2013, eclipse, eclipsecon, jgit

I gave a lightening talk at EclipseCon Europe 2013 on “Embedding JGit” talking about the different levels of JGit integration. Here’s the slides and a rough transcript of the talk; when the Eclipse Foundation YouTube video is up, I’ll link to it here as well.

Level Zero

Since JGit is an executable, you can simply fork out using System.exec or use ProcessBuilder to execute a JGit command, e.g.:

Level0.java
1
System.exec("java -jar jgit.sh --git-dir /tmp/repo init");

The jgit.sh is actually an executable shell script as well, so if you are running on a Unix system then you can invoke ./jgit.sh as well.

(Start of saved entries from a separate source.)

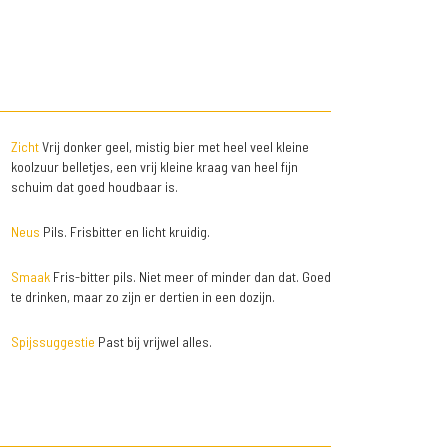
Zicht
Vrij donker geel, mistig bier met heel veel kleine
koolzuur belletjes, een vrij kleine kraag van heel fijn
schuim dat goed houdbaar is.
Neus
Pils. Frisbitter en licht kruidig.
Smaak
Fris-bitter pils. Niet meer of minder dan dat. Goed
te drinken, maar zo zijn er dertien in een dozijn.
Spijssuggestie
Past bij vrijwel alles.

Of course, this is cheating somewhat since the JGit executable isn’t really embedded; but this can be useful for applications that are sensitive to memory pressure or where the execution can be done on a cloud host.

This approach has a number of advantages, specifically that the embedder already knows how to use it since JGit provides a (sub)set of the standard git commands.

Level One

If you need to embed JGit in an existing Java process, then it’s possible to use the program main class org.eclipse.jgit.pgm.Main and invoke the main method. The arguments can then be passed in as an array of Strings. This has the advantage that executing JGit doesn’t require spinning up a new JVM process, and as such, it can turn around multiple requests faster.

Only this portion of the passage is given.